ARMS: See what the founders said
This letter is in response to Mr. Gary Edwards’ comments entitled, “Check must be required,” published Jan. 23. Your statement that “the Constitution’s Second Amendment requires that gun owners belong to a well regulated militia” could not be more wrong.
If you read the personal writings of our founders on the subject of personal arms, or read widely circulated writings of the period, such as The Federalist Papers, Common Sense and many others, the common people were considered the militia.
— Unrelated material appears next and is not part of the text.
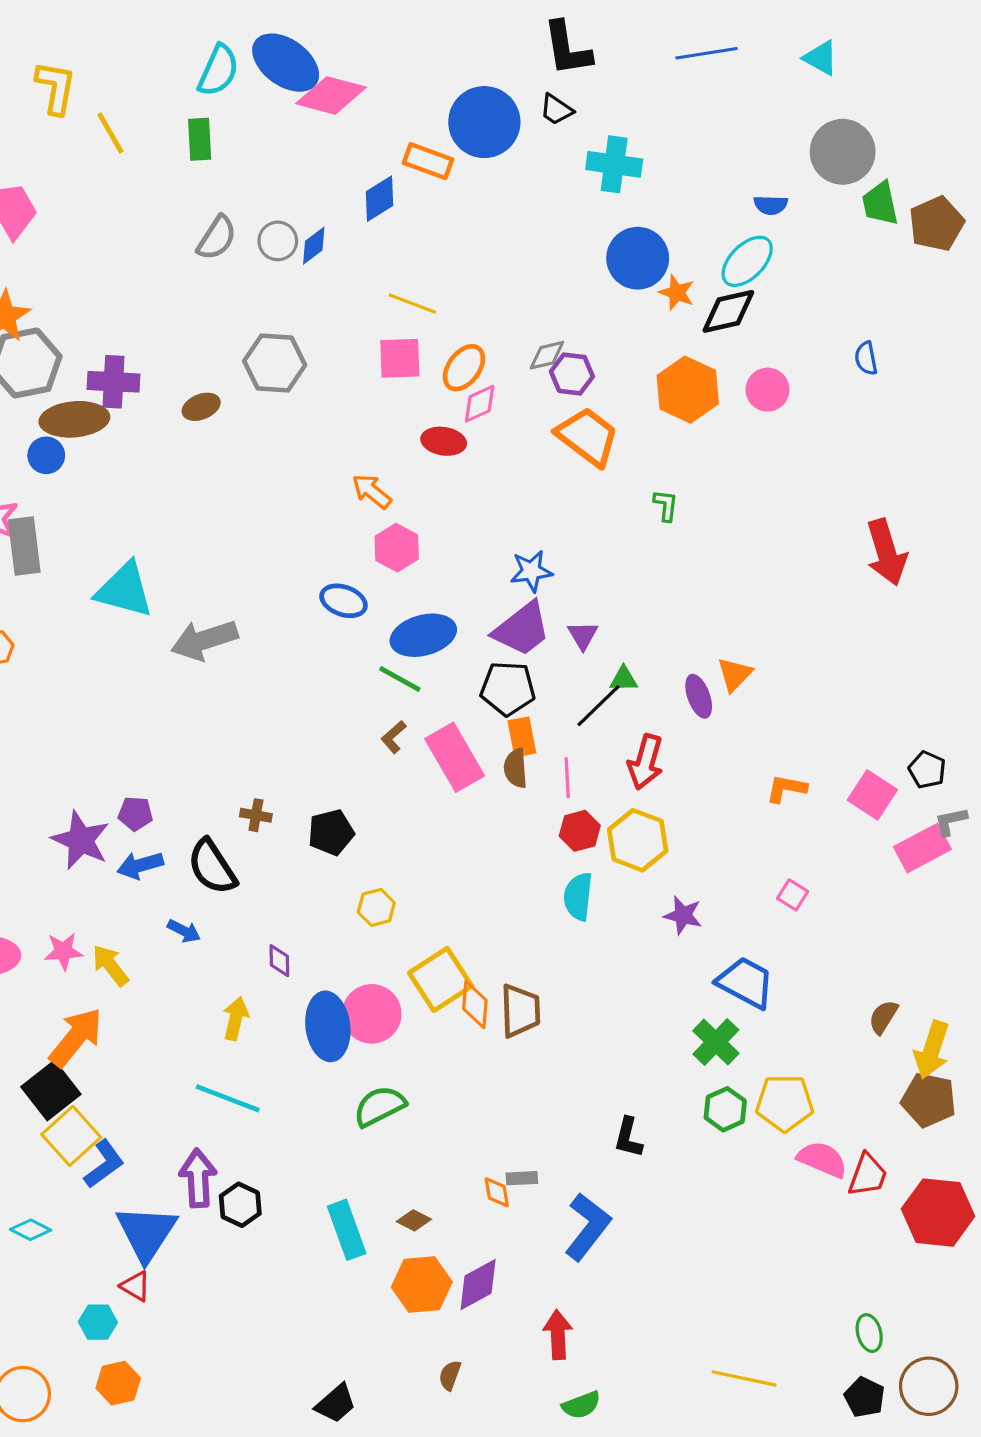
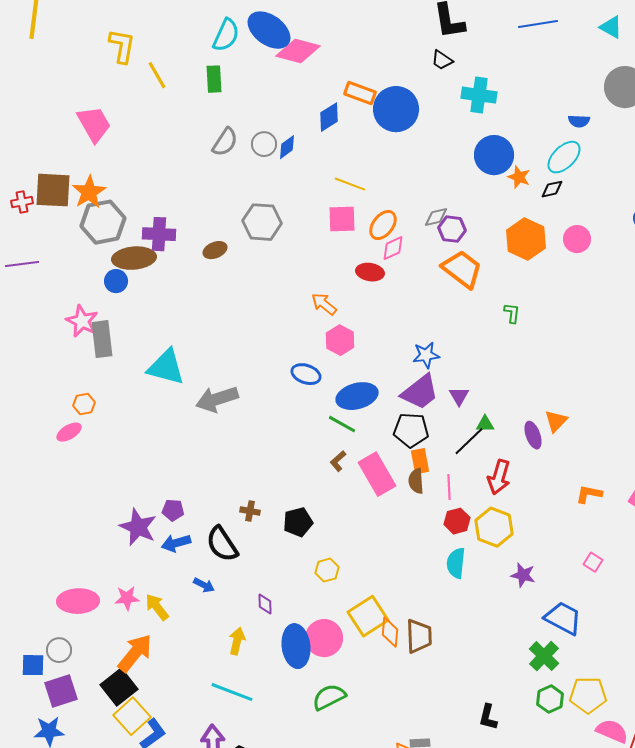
blue circle: (484, 122) -> (396, 109), moved
black diamond: (728, 311) -> (552, 189), size x0.6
Here is a good example for you from 1776, written by George Mason as part of the Virginia Declaration of Rights:
“Section 13. That a well-regulated militia, composed of the body of the people, trained to arms, is the proper, natural, and safe defense of a free state; that standing armies, in time of peace, should be avoided as dangerous to liberty; and that in all cases the military should be under strict subordination to, and governed by, the civil power.”
Could it be any clearer than that?
If “....the right of the people to keep and bear arms shall not be infringed,” as stated in the 2nd Amendment does not guarantee the individual right to possess firearms, then by your reasoning, the phrases, “the right of the people” or “of the people” as used in the 1st, 4th, 9th, and 10th amendments, do not represent the individual rights of citizens when it comes to free speech, assembly, religion, search and seizure, non-enumerated rights, or states rights.
It either means what it means for all, or for none.